Problem statement:
Exclude the pictures, and otherwise reproduce the data in full.

Source data:

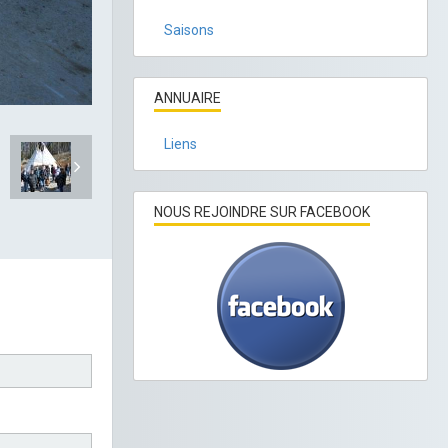
Saisons
ANNUAIRE
Liens
NOUS REJOINDRE SUR FACEBOOK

Task response:
Saisons
ANNUAIRE
Liens
NOUS REJOINDRE SUR FACEBOOK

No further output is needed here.